# Solved: No sound on home theater system.



## Danaconda (Oct 17, 2008)

We got a new TV yesterday. I got everything hooked back up and tried to play a movie. There is picture but no sound. I tried out several different DVDs and CDs but still nothing.

I've got an older Kenwood HBIT system (probably 5 years old or so). The DVD player is a Sony 5 disc changer that's 2 or 3 years old.

Setup is like this:

Optical cable from the Optical Out on the DVD player to the CD/DVD Optical In on the receiver. 

Coaxial from the Line Out Video on the DVD player to the CD/DVD In on the receiver.

Coaxial from the Video 1 Out of the receiver to the Video In on the TV.

I tried the setup test on the receiver and got white noise on all speakers. It is set up exactly like it was on the old TV, which had a movie play just a day or two before. The only thing missing is a DVD/video tape player, but that was connected directly to the TV. 

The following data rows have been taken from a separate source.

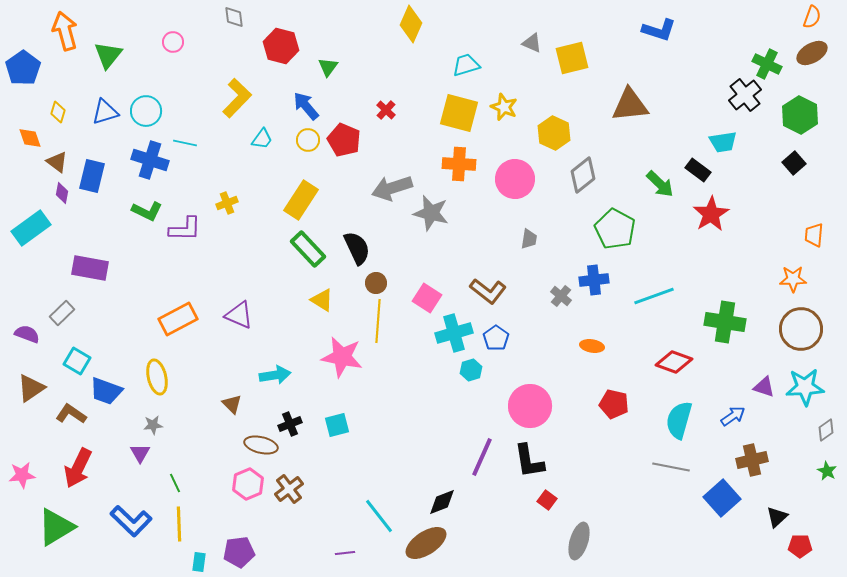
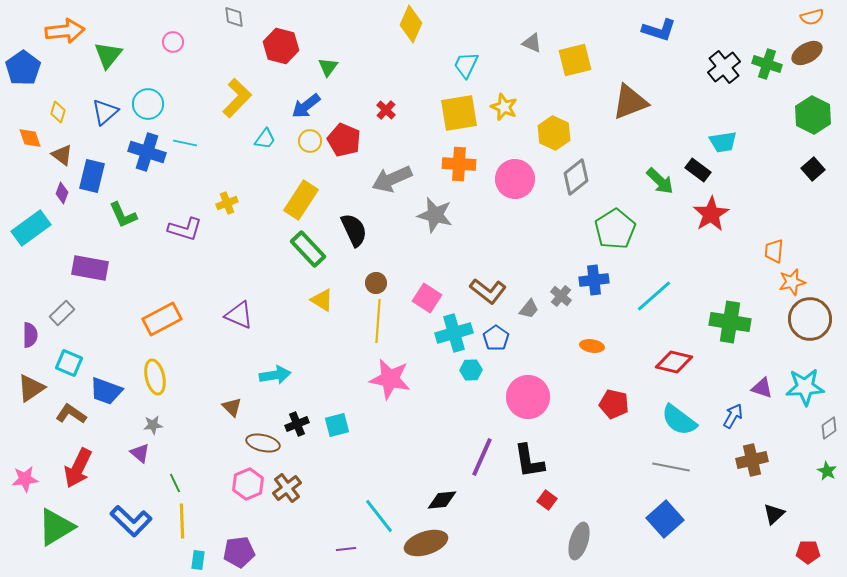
orange semicircle at (812, 17): rotated 55 degrees clockwise
orange arrow at (65, 31): rotated 99 degrees clockwise
brown ellipse at (812, 53): moved 5 px left
yellow square at (572, 58): moved 3 px right, 2 px down
green cross at (767, 64): rotated 8 degrees counterclockwise
cyan trapezoid at (466, 65): rotated 48 degrees counterclockwise
black cross at (745, 95): moved 21 px left, 28 px up
brown triangle at (630, 105): moved 3 px up; rotated 15 degrees counterclockwise
blue arrow at (306, 106): rotated 88 degrees counterclockwise
cyan circle at (146, 111): moved 2 px right, 7 px up
blue triangle at (105, 112): rotated 24 degrees counterclockwise
yellow square at (459, 113): rotated 24 degrees counterclockwise
green hexagon at (800, 115): moved 13 px right
cyan trapezoid at (262, 139): moved 3 px right
yellow circle at (308, 140): moved 2 px right, 1 px down
blue cross at (150, 160): moved 3 px left, 8 px up
brown triangle at (57, 162): moved 5 px right, 7 px up
black square at (794, 163): moved 19 px right, 6 px down
gray diamond at (583, 175): moved 7 px left, 2 px down
green arrow at (660, 184): moved 3 px up
gray arrow at (392, 188): moved 9 px up; rotated 6 degrees counterclockwise
purple diamond at (62, 193): rotated 10 degrees clockwise
green L-shape at (147, 211): moved 24 px left, 4 px down; rotated 40 degrees clockwise
gray star at (431, 213): moved 4 px right, 2 px down
purple L-shape at (185, 229): rotated 16 degrees clockwise
green pentagon at (615, 229): rotated 12 degrees clockwise
orange trapezoid at (814, 235): moved 40 px left, 16 px down
gray trapezoid at (529, 239): moved 70 px down; rotated 30 degrees clockwise
black semicircle at (357, 248): moved 3 px left, 18 px up
orange star at (793, 279): moved 1 px left, 3 px down; rotated 12 degrees counterclockwise
cyan line at (654, 296): rotated 21 degrees counterclockwise
orange rectangle at (178, 319): moved 16 px left
green cross at (725, 322): moved 5 px right
brown circle at (801, 329): moved 9 px right, 10 px up
purple semicircle at (27, 334): moved 3 px right, 1 px down; rotated 70 degrees clockwise
pink star at (342, 357): moved 48 px right, 22 px down
cyan square at (77, 361): moved 8 px left, 2 px down; rotated 8 degrees counterclockwise
red diamond at (674, 362): rotated 6 degrees counterclockwise
cyan hexagon at (471, 370): rotated 15 degrees clockwise
yellow ellipse at (157, 377): moved 2 px left
purple triangle at (764, 387): moved 2 px left, 1 px down
brown triangle at (232, 404): moved 3 px down
pink circle at (530, 406): moved 2 px left, 9 px up
blue arrow at (733, 416): rotated 25 degrees counterclockwise
cyan semicircle at (679, 420): rotated 69 degrees counterclockwise
black cross at (290, 424): moved 7 px right
gray diamond at (826, 430): moved 3 px right, 2 px up
brown ellipse at (261, 445): moved 2 px right, 2 px up
purple triangle at (140, 453): rotated 20 degrees counterclockwise
pink star at (22, 475): moved 3 px right, 4 px down
brown cross at (289, 489): moved 2 px left, 1 px up
blue square at (722, 498): moved 57 px left, 21 px down
black diamond at (442, 502): moved 2 px up; rotated 16 degrees clockwise
black triangle at (777, 517): moved 3 px left, 3 px up
yellow line at (179, 524): moved 3 px right, 3 px up
brown ellipse at (426, 543): rotated 15 degrees clockwise
red pentagon at (800, 546): moved 8 px right, 6 px down
purple line at (345, 553): moved 1 px right, 4 px up
cyan rectangle at (199, 562): moved 1 px left, 2 px up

Any ideas of what might be wrong?


----------



## lawson_jl (Aug 3, 2008)

Check to be sure the optical out on the DVD player is turn on in it's menu.


----------



## Danaconda (Oct 17, 2008)

lawson_jl said:


> Check to be sure the optical out on the DVD player is turn on in it's menu.


Strange. I went to check this and it was working from the minute I turned it on. Thanks for the help.


----------